Je vais m’arrêter sur le texte de la chanson « il est libre Max » (non, pas Marx !), pour rebondir sur les piliers de sa liberté.

  • « Il met de la magie, mine de rien, dans tout ce qu’il fait, Il a le sourire facile, même pour les imbéciles  » : Max est authentique, il ose s’exposer, prendre des risques pour exprimer sa créativité. Il s’autorise à sa singularité, et ça se ressent dans tout ce qu’il fait. Ce qui fait la différence entre deux individus, c’est la sincérité.
  • « Il n’se laisse pas étourdir par les néons des manèges, il vit sa vie sans s’occuper des grimaces » : Max ne se laisse pas influencer par les on dit, il faut que… Il ne se dit pas « qu’est-ce qu’on va penser de moi ? », « tout le monde agit de la sorte », « je risque de perdre mon boulot si »… Il n’est pas dans le paraître, il est libre d’être.
  • « Il travaille un p’tit peu quand son corps est d’accord, pour lui faut pas s’en faire, il sait doser son effort » : Max sait dire non à toute atteinte à sa liberté, il connait ses besoins, ses limites, ses désirs, il s’accorde de la considération et fait attention à lui. Il s’investit dans sa vie corporellement et psychiquement.
  • « Dans l’panier de crabes, il joue pas les homards, il cherche pas à tout prix à faire des bulles dans la mare » : Max ose être lui, Il ne cherche pas à écraser les autres pour prendre leur place; il assume la sienne dans le respect des autres et de lui-même. Il ne cherche pas à endosser un costume qui ne lui convient pas.
  • « Il regarde autour de lui avec les yeux de l’amour, avant qu’t’aies rien pu dire, il t’aime déjà au départ » : Max a tout compris à la contagion du bonheur (largement traitée par Olivier Hoeffel), et il aime tous ceux qui l’entourent. Il sait que la liberté est de l’ordre de la responsabilité individuelle et collective, pour le bien de tous.
  • « Comme il a pas d’argent pour faire le grand voyageur, il va parler souvent aux habitants de son cœur » : Max a choisi un métier qui lui plaît, il ne s’est pas limité à chercher celui qui lui apporterait le maximum de sécurité. Il a décidé de faire des choix pour s’épanouir dans son travail. Il travaille dans un secteur qui correspond à ses valeurs.

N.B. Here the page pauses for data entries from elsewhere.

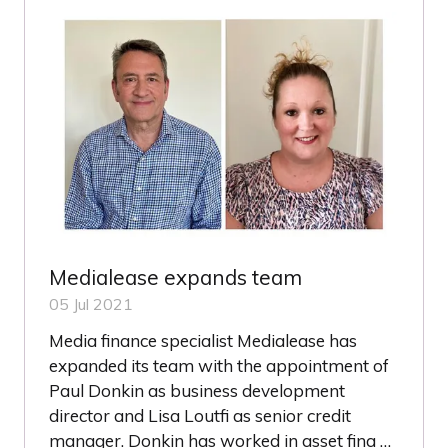
TAB)
Medialease expands team
05 Jul 2021
Media finance specialist Medialease has
expanded its team with the appointment of
Paul Donkin as business development
director and Lisa Loutfi as senior credit
manager. Donkin has worked in asset fina …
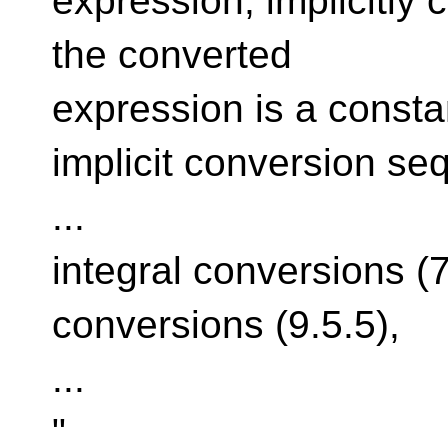
expression, implicitly 
the converted
expression is a consta
implicit conversion se
...
integral conversions (
conversions (9.5.5),
...
"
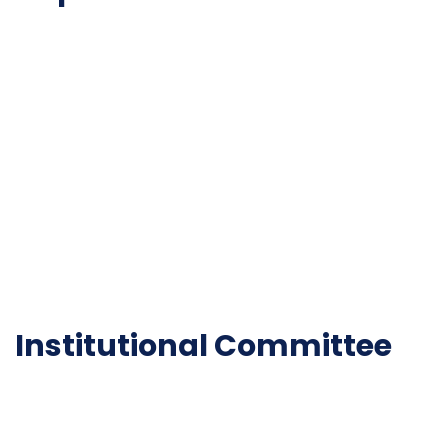
NAAC
Important Disclousures
Contact Us
Gallery
Code of Conduct
Institutional Activities
Library
National Digital library
Epathshala
FAQ
Institutional Committee
Anti ragging Committee
Grievance Redressal Cell
IQAC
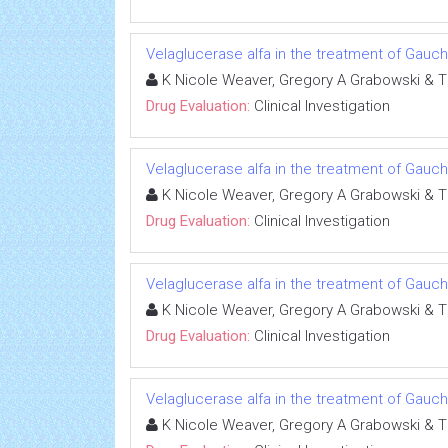
Velaglucerase alfa in the treatment of Gauc
K Nicole Weaver, Gregory A Grabowski & 
Drug Evaluation:
Clinical Investigation
Velaglucerase alfa in the treatment of Gauc
K Nicole Weaver, Gregory A Grabowski & 
Drug Evaluation:
Clinical Investigation
Velaglucerase alfa in the treatment of Gauc
K Nicole Weaver, Gregory A Grabowski & 
Drug Evaluation:
Clinical Investigation
Velaglucerase alfa in the treatment of Gauc
K Nicole Weaver, Gregory A Grabowski & 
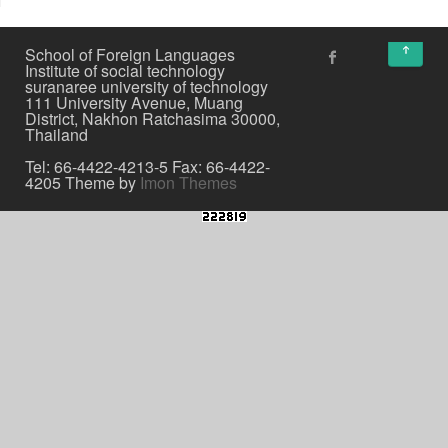
↑
School of Foreign Languages
Institute of social technology
suranaree university of technology
111 University Avenue, Muang
District, Nakhon Ratchasima 30000,
Thailand
Tel: 66-4422-4213-5 Fax: 66-4422-
4205 Theme by
Imon Themes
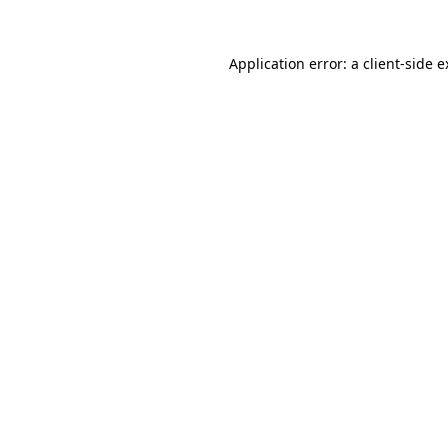
Application error: a client-side 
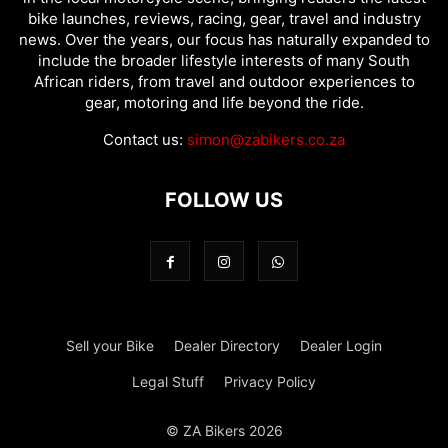
bike launches, reviews, racing, gear, travel and industry
news. Over the years, our focus has naturally expanded to
include the broader lifestyle interests of many South
African riders, from travel and outdoor experiences to
gear, motoring and life beyond the ride.
Contact us:
simon@zabikers.co.za
FOLLOW US
Sell your Bike
Dealer Directory
Dealer Login
Legal Stuff
Privacy Policy
© ZA Bikers 2026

Pour en finir avec Max, le refrain de la chanson me fait rêver : « Il est libre Max, il est libre Max, y’en a même qui disent qu’ils l’ont vu voler ».

Je vais terminer en atterrissant, pour préciser que la liberté est souvent confondue avec le faire n’importe quoi, alors que c’est l’inverse : le cadre lui permet de s’exprimer, et la volonté est de mise pour y arriver. Il est important cependant de savoir sortir du cadre quand l’espace de liberté n’est plus respecté.

Françoise Sagan qui était éprise de liberté a dit : « j’ai trop le désir qu’on respecte la mienne (liberté) pour ne pas respecter celle des autres ».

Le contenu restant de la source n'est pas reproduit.